By Sarah Burge
The Press Enterprise
LAKE ELSINORE, Calif. — Friends and neighbors are raising questions about the death of a 58-year-old man shot by one of several officers who went to his Lake Elsinore-area home Friday to serve a drug-related search warrant.
Coroner’s officials have not identified him because his family has not been notified. But friends said the man was Fred Smith, a longtime resident of the unincorporated Lakeland Village area.
A makeshift memorial of candles, flowers and crosses, along with messages to Smith, was placed outside the chain-link fence around his mobile home on Rome Hill Road this week.
Sheriff’s officials said a deputy shot Smith after he pointed a shotgun at officers.
Debbie Fitzpatrick, who lives a couple of houses down, said Smith was on disability because of ailments that included serious back pain. She said she was his paid caregiver.
Fitzpatrick said that when officers burst into Smith’s home about 7 a.m., he likely was delirious from an opiate painkiller patch he had applied the night before. She doubted Smith would have been able to grab the shotgun he kept under his bed, she said.
“He was drooling,” Fitzpatrick surmised. “I guarantee you. When he changed his fentanyl patches, he was always out of it the next day.”
Clyde Rohrman, Fitzpatrick’s brother-in-law, said he had watched people he later realized were officers approach Smith’s mobile home. A few seconds later he heard gunshots, Rohrman said.
“Boom! It was so quick, I couldn’t believe it,” Rohrman said.
Lt. Evan Petersen declined to describe in detail the moments before the shooting, but said Smith was “very aware of what was going on.”
A deputy who filed a statement in support of a warrant to search Smith’s home wrote that a person he had arrested earlier this month for investigation of possession of methamphetamine and being under the influence led authorities to Smith.
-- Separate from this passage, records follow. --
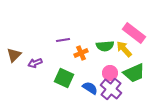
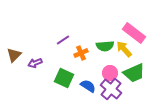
purple line: rotated 24 degrees counterclockwise
blue semicircle: moved 2 px left, 2 px up
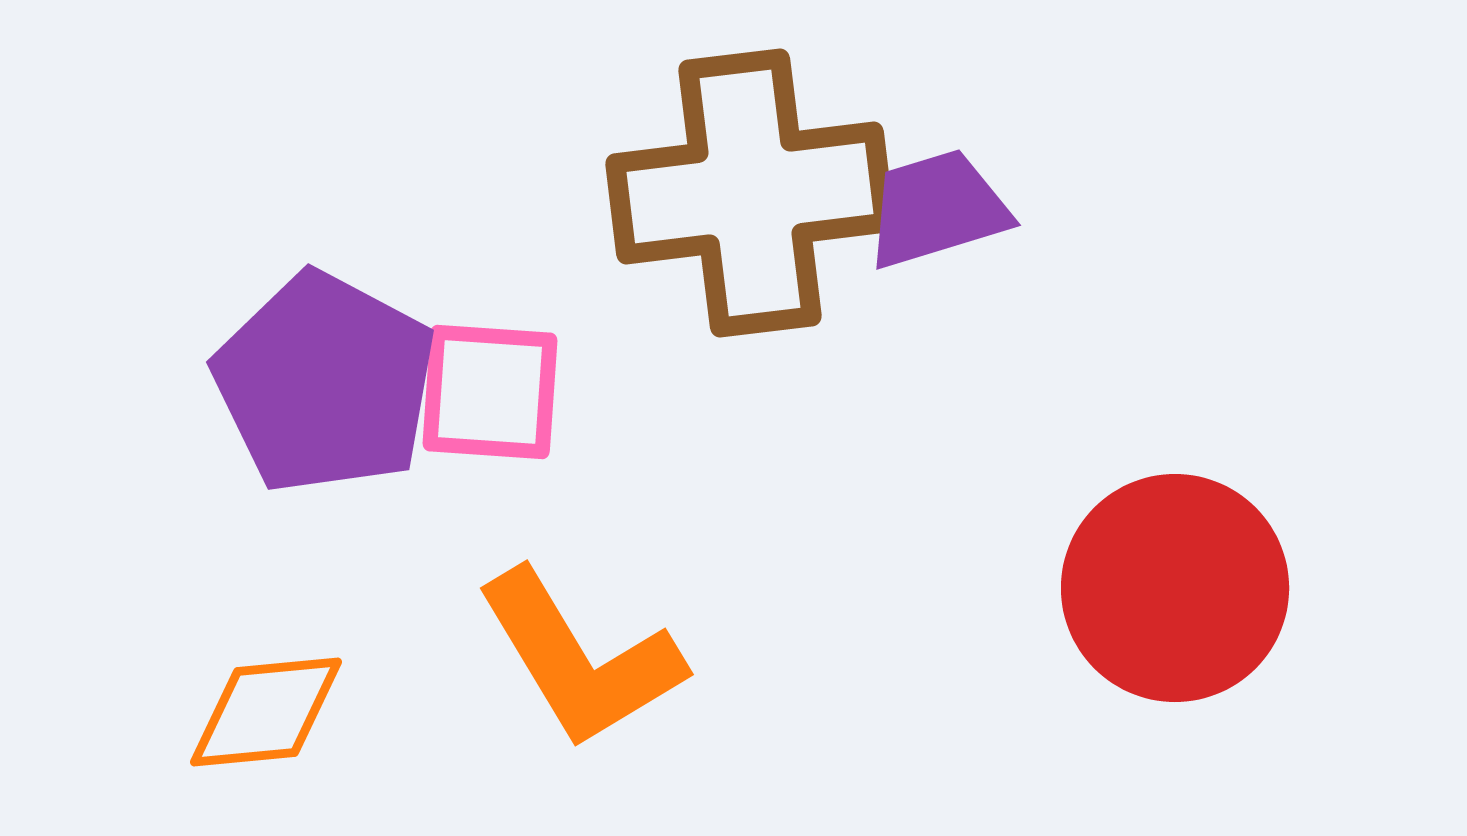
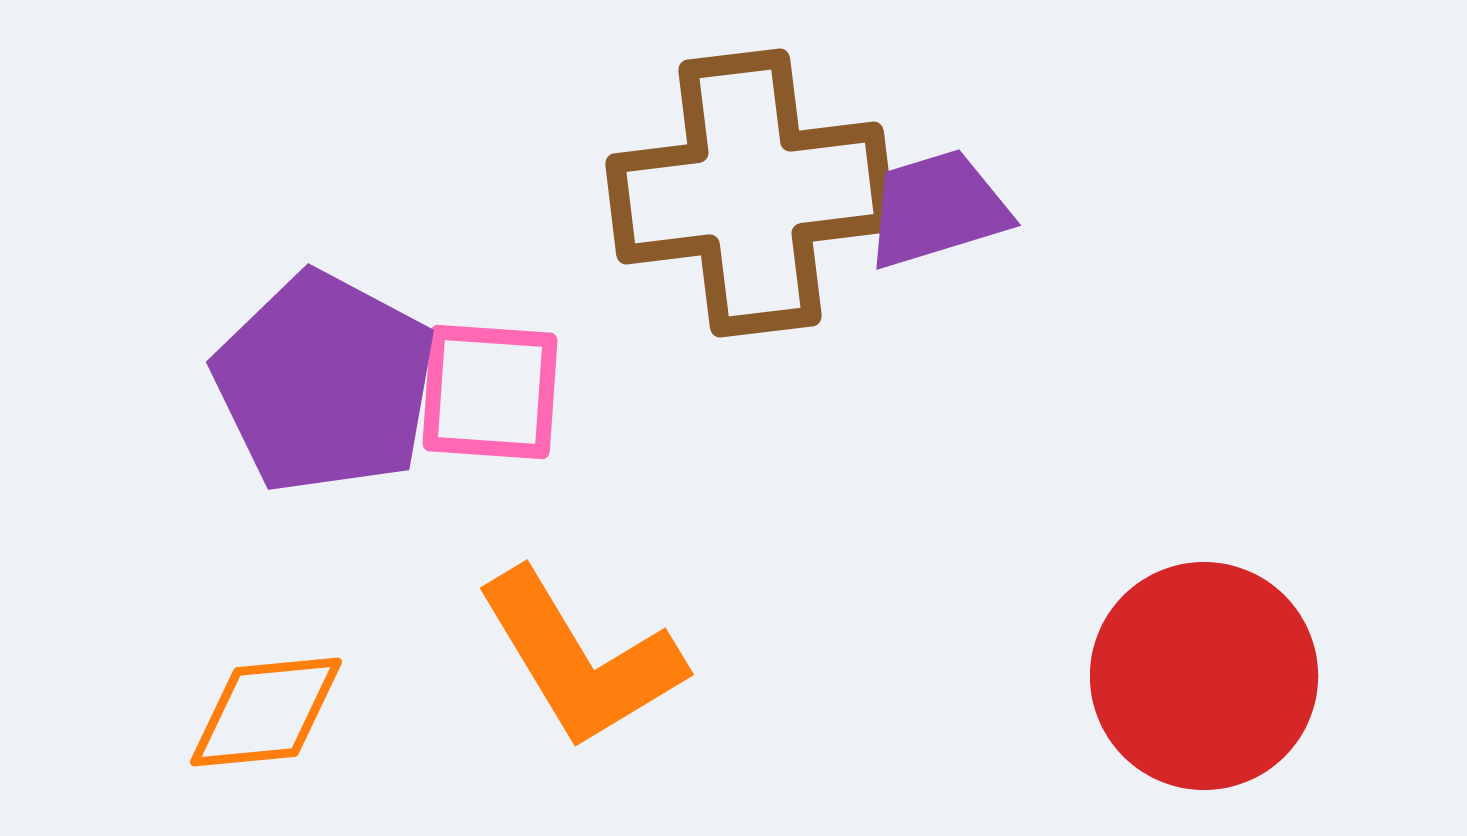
red circle: moved 29 px right, 88 px down
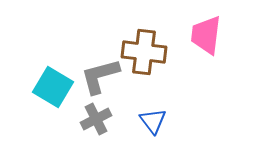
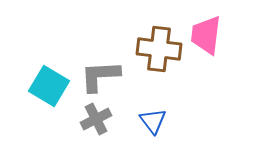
brown cross: moved 15 px right, 3 px up
gray L-shape: rotated 12 degrees clockwise
cyan square: moved 4 px left, 1 px up
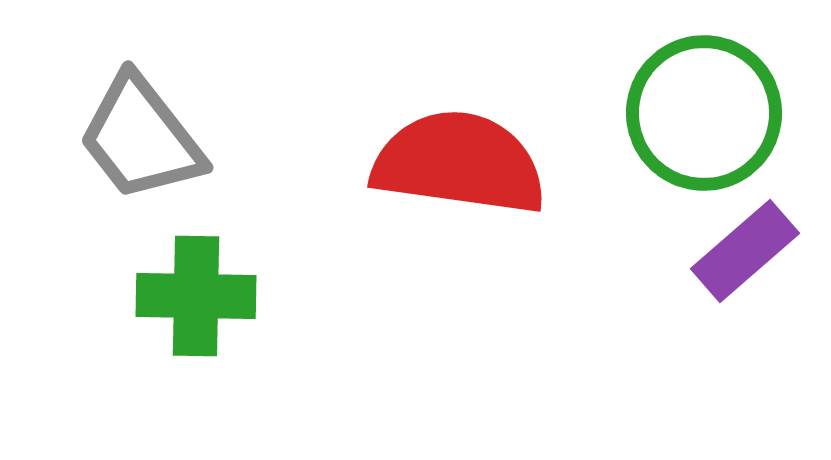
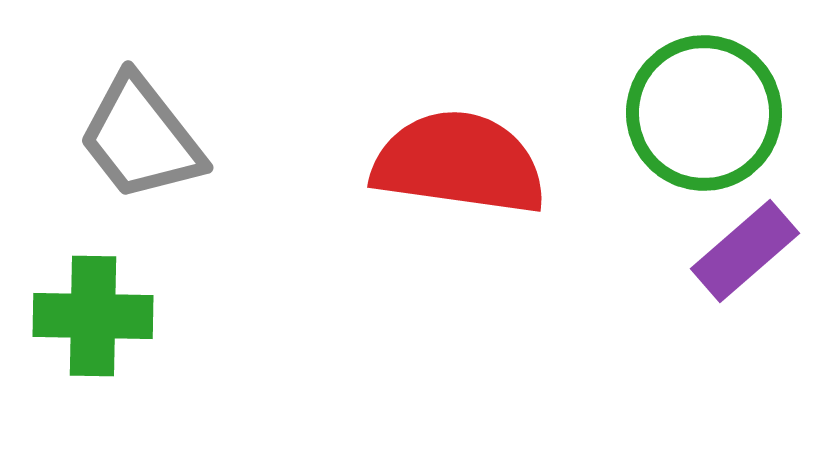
green cross: moved 103 px left, 20 px down
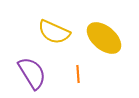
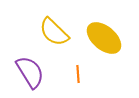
yellow semicircle: rotated 20 degrees clockwise
purple semicircle: moved 2 px left, 1 px up
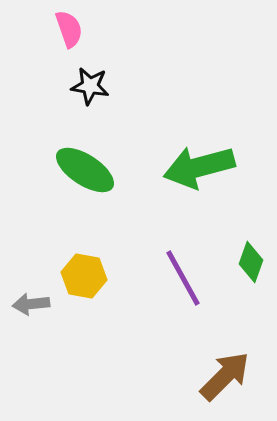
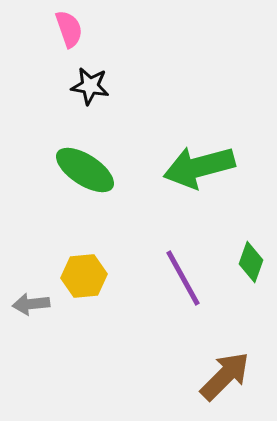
yellow hexagon: rotated 15 degrees counterclockwise
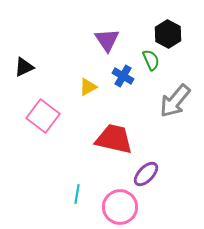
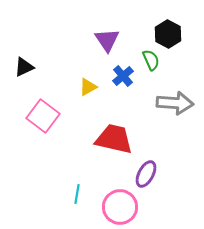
blue cross: rotated 20 degrees clockwise
gray arrow: moved 2 px down; rotated 126 degrees counterclockwise
purple ellipse: rotated 16 degrees counterclockwise
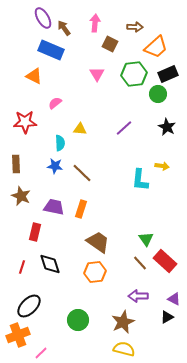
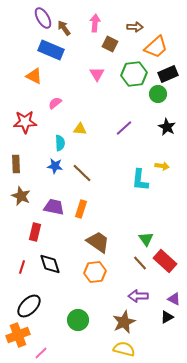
brown star at (123, 322): moved 1 px right
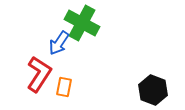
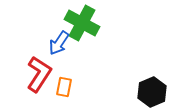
black hexagon: moved 1 px left, 2 px down; rotated 16 degrees clockwise
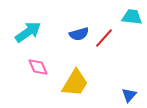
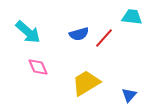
cyan arrow: rotated 76 degrees clockwise
yellow trapezoid: moved 11 px right; rotated 152 degrees counterclockwise
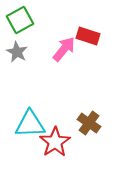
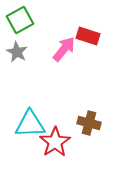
brown cross: rotated 20 degrees counterclockwise
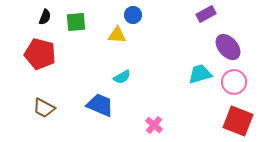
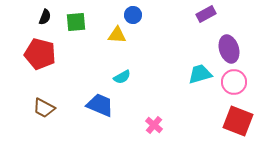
purple ellipse: moved 1 px right, 2 px down; rotated 24 degrees clockwise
Deputy Robert Vega, who is assigned to the sheriff’s Lake Elsinore station, said the informant reported purchasing methamphetamine repeatedly from “Fred” at Smith’s address.
Vega wrote that he monitored the home over several days and saw several people coming and going.
Petersen said materials used in the manufacture of methamphetamine were among the items found in the home.
Friends scoffed at the idea that Smith, whom they described as a gregarious and sometimes absent-minded character, might have been manufacturing methamphetamine or selling anything more than small amounts of drugs. They said he was more of a user than a dealer.
Fitzpatrick said Smith got the shotgun recently because he had been robbed. He couldn’t stand to be alone, she said, and would often invite people he had just met into his home.
Whether someone needed a shower, to borrow a little money or make a phone call - he wouldn’t turn them down, Fitzpatrick said. But some stole from him and took advantage of him, she said.
“He just plain liked people,” Rohrman said.
Fitzpatrick said Smith enjoyed gardening and playing the Monopoly slots at Pechanga Casino. He had worked in construction when he was younger and, with his father, had built some homes in the neighborhood. She said coroner’s officials are unlikely to find any relatives - his parents are dead and he had no siblings. She said Smith sometimes listed her as his next of kin.
Neighbor Leticia Hernandez chuckled as she recalled how Smith often locked himself out of his home and would enlist someone small to climb through a window. Hernandez said she gave him a big keychain that said “Fred” on it.
“He was a good man. A good person,” Hernandez said. “We miss him.”